Nubes de humo. Fumata negra que emerge de las colinas que
atraviesan el cielo. Fumata negra por un dios que se fabrica en cadena con sus
mismos productos. Oraciones eternas, rezos metálicos de los engranajes, de las
entrañas grises del avance hacia el apocalipsis inhumano. Columnas áureas,
escaleras al cielo negro, al cielo sin sol ni luna, sin estrellas, solo ríos de
sangre teñida de petróleo y poder.
Y la masa negra, la masa que se destruye entre sonrisas
falsas, la masa de los que luchan por ser los únicos abrazados por su dios, por el papel
divino. Papel divino, papel que asola bosques y a la Naturaleza entera, que
llora lágrimas ácidas. Pero estas no acaban con las pieles que le fueron
arrebatadas, que tapan las carnes podridas de sus hijos ilegítimos. Son árboles
sin raíces, carcomidos por termitas divinas. Son árboles caídos que cubren el
rocío de los campos.
Repicar incesante de campanas de oro. Suenan campanas por la
muerte de otra fortuna, por montañas rojas que descienden al inframundo,
mientras los ateos mueren sin más ritual que el de ser desgarrados por los buitres. Carroña para los buitres y los manjares para la masa. La
carroña también es manjar para las rapaces. Y la masa, con sus estómagos repletos
de su dios, que acabará diluido en las aguas negras.
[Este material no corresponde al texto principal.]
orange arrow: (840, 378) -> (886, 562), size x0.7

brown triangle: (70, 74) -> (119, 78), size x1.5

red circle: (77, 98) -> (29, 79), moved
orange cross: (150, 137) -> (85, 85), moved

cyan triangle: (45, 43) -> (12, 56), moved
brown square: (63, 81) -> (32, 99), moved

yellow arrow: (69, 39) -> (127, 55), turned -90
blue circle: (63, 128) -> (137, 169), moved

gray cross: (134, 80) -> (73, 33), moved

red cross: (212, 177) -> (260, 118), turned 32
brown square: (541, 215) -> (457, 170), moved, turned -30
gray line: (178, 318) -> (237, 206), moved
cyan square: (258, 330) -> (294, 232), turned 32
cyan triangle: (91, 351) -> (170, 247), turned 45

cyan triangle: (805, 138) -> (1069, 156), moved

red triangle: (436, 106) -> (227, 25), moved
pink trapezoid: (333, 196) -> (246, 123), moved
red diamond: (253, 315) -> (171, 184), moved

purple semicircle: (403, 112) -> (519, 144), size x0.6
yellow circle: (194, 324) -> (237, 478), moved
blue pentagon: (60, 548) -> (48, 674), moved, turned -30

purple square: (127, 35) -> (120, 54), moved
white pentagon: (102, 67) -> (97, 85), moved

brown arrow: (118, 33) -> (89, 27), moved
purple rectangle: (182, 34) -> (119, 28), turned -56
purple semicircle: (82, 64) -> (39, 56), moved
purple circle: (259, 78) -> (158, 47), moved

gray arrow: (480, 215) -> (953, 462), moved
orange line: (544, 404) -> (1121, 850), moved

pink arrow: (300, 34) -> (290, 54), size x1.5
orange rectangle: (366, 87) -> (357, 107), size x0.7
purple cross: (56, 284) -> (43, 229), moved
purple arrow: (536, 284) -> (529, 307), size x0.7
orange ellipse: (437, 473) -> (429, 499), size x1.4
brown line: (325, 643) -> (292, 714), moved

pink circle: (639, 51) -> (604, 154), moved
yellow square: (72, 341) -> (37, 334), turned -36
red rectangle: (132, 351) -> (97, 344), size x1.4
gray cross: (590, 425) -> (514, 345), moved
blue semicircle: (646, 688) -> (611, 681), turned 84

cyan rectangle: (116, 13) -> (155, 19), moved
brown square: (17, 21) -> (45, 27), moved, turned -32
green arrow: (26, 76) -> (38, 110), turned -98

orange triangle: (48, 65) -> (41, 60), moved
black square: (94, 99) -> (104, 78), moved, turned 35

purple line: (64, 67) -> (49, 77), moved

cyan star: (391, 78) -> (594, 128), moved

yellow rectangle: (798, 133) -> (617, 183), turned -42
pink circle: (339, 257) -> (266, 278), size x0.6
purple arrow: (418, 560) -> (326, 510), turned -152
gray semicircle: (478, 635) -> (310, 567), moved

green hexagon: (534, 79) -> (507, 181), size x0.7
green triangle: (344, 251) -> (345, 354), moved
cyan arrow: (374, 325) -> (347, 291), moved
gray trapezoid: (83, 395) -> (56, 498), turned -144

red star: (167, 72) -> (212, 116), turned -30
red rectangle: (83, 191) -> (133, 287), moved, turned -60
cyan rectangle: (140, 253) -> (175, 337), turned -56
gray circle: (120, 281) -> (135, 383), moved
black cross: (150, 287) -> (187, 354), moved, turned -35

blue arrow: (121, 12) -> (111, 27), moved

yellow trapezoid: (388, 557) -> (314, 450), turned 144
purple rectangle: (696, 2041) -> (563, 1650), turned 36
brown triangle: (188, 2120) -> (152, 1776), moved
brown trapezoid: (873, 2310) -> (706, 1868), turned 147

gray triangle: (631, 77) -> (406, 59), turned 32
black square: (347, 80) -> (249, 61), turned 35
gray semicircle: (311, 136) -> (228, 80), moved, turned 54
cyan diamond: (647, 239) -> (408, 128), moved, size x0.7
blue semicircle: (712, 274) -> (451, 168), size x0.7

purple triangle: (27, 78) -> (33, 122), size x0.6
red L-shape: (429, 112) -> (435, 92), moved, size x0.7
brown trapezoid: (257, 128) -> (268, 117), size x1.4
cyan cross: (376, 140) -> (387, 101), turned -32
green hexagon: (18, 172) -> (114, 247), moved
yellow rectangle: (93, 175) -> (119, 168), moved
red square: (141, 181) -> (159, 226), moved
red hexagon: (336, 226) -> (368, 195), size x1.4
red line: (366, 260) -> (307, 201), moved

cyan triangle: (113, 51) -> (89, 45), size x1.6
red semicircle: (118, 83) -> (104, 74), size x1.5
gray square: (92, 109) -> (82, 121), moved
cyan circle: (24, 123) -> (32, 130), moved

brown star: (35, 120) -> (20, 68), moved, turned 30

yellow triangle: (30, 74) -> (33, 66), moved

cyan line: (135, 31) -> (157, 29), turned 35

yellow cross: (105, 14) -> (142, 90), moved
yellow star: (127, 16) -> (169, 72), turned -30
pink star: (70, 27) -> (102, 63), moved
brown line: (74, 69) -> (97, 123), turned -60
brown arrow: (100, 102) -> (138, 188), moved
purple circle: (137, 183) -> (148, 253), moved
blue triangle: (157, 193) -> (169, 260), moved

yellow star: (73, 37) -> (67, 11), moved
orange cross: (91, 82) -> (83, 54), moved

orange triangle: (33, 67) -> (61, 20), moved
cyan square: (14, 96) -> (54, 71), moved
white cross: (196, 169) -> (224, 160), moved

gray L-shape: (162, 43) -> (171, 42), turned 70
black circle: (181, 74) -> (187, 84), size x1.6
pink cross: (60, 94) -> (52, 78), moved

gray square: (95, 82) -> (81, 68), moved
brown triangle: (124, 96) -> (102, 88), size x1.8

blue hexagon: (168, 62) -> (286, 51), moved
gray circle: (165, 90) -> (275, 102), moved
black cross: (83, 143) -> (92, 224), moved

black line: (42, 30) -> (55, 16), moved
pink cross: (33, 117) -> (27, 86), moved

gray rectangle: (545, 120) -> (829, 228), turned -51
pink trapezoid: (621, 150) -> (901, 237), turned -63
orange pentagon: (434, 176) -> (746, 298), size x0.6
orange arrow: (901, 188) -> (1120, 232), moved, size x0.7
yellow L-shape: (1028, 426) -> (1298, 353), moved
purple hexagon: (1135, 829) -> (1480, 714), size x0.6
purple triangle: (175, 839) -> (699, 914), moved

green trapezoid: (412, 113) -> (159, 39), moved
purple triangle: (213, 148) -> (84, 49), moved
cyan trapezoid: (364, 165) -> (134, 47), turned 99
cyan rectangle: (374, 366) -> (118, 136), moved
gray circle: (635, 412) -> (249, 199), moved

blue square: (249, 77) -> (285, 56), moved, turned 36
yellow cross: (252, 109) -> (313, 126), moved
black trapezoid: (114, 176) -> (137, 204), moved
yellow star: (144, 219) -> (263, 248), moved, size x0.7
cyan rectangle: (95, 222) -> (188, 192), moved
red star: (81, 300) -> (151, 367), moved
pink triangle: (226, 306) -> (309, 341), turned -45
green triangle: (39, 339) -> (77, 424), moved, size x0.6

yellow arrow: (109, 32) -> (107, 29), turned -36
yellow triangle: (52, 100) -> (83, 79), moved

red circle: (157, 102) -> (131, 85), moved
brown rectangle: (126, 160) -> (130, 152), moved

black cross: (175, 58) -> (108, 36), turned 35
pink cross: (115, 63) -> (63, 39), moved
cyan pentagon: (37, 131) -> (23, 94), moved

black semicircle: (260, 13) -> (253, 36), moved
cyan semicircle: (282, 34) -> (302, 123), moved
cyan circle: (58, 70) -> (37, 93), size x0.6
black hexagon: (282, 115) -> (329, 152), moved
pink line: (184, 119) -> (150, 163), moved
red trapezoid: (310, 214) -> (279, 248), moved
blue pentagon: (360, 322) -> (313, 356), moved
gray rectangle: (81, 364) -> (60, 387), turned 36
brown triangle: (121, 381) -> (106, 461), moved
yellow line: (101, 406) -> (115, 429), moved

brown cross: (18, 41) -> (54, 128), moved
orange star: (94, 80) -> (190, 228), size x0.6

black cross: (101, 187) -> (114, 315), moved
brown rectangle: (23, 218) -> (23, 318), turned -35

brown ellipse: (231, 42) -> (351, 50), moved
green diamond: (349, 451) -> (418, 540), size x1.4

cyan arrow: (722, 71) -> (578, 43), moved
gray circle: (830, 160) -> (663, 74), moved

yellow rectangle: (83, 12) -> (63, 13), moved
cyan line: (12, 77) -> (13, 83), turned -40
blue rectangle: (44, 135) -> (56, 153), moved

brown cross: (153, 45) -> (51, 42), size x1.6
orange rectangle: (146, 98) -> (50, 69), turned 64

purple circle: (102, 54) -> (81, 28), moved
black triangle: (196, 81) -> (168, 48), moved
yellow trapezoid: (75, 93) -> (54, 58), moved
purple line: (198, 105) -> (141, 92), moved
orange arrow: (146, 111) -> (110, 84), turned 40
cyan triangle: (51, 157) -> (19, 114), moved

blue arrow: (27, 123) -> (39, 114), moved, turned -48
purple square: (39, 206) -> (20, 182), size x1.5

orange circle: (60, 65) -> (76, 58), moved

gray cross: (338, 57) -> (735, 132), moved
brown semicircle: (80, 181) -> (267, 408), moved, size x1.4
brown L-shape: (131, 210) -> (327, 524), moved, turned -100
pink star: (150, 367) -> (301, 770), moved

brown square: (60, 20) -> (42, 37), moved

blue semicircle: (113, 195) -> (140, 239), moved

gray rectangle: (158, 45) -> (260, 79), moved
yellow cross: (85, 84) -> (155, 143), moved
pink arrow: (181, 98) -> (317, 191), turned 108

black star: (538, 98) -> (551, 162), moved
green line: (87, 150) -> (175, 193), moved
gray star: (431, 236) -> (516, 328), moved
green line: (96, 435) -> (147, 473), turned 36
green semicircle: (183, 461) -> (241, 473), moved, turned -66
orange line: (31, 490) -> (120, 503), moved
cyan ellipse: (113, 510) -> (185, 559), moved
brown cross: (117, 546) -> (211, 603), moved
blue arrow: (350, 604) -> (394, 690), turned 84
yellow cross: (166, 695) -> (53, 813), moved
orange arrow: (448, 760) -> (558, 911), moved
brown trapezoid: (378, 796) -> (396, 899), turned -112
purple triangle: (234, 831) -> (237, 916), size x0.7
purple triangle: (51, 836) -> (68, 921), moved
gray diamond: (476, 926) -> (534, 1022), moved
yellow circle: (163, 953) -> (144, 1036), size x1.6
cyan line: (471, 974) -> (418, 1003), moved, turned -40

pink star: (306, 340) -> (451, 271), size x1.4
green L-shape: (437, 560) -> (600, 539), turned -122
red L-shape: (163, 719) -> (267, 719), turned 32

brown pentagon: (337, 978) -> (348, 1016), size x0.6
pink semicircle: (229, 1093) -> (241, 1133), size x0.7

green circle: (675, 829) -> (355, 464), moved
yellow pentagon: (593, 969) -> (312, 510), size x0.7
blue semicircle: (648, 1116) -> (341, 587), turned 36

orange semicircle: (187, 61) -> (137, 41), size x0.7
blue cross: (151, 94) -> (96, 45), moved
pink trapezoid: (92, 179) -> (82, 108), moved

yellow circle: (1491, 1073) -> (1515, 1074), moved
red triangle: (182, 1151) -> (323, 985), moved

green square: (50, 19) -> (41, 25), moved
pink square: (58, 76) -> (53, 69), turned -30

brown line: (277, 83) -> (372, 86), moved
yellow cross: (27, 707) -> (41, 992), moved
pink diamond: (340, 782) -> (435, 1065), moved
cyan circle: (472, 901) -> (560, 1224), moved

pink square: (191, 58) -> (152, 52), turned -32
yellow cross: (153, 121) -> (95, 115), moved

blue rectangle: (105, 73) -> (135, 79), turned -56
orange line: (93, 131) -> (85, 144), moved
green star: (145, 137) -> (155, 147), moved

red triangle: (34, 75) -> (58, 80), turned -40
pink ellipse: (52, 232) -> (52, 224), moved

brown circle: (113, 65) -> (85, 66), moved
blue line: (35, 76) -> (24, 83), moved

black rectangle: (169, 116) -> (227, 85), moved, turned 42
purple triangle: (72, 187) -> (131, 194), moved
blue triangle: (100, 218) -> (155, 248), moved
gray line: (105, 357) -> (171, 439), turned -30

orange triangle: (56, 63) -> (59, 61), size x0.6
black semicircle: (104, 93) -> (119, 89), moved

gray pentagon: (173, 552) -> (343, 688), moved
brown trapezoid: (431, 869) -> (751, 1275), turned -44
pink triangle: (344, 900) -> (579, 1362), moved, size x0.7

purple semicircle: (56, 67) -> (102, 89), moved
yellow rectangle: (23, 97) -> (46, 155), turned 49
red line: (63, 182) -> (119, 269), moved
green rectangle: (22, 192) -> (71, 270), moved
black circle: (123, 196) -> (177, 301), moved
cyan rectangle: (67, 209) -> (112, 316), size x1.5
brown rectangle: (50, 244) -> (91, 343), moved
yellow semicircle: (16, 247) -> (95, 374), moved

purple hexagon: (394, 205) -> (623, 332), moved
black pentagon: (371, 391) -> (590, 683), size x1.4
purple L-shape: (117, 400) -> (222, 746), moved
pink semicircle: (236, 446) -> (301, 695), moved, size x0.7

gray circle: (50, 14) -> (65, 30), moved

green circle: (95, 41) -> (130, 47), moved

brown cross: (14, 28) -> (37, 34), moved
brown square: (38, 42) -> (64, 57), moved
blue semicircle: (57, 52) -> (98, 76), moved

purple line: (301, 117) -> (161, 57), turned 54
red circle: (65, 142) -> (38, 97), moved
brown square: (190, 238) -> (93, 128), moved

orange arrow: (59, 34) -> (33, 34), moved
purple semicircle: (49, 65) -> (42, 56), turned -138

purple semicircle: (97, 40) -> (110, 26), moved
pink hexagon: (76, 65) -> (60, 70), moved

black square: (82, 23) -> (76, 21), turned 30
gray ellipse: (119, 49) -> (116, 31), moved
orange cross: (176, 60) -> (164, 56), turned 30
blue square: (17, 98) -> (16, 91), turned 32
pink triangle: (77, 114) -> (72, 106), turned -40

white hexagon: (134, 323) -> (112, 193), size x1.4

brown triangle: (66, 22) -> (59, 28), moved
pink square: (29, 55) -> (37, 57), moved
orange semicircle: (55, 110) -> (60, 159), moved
Papel divino que hace girar el mundo, en una órbita
errática, una órbita que nos aleja de nuestros planetas vecinos, de nuestra
estrella, que un día nos alimentó. Una órbita que nos condena a la destrucción,
al frío más insufrible, el frío que no apagan pieles sangrientas, el frío con
el que se marcharon los ateos. Ya no hay nada que pueda pararlo. Fumata negra,
cielo negro, buitres negros, aguas negras, masa negra. Ya no hay salvación. El
dios que creamos, hoy ha acabado con nosotros.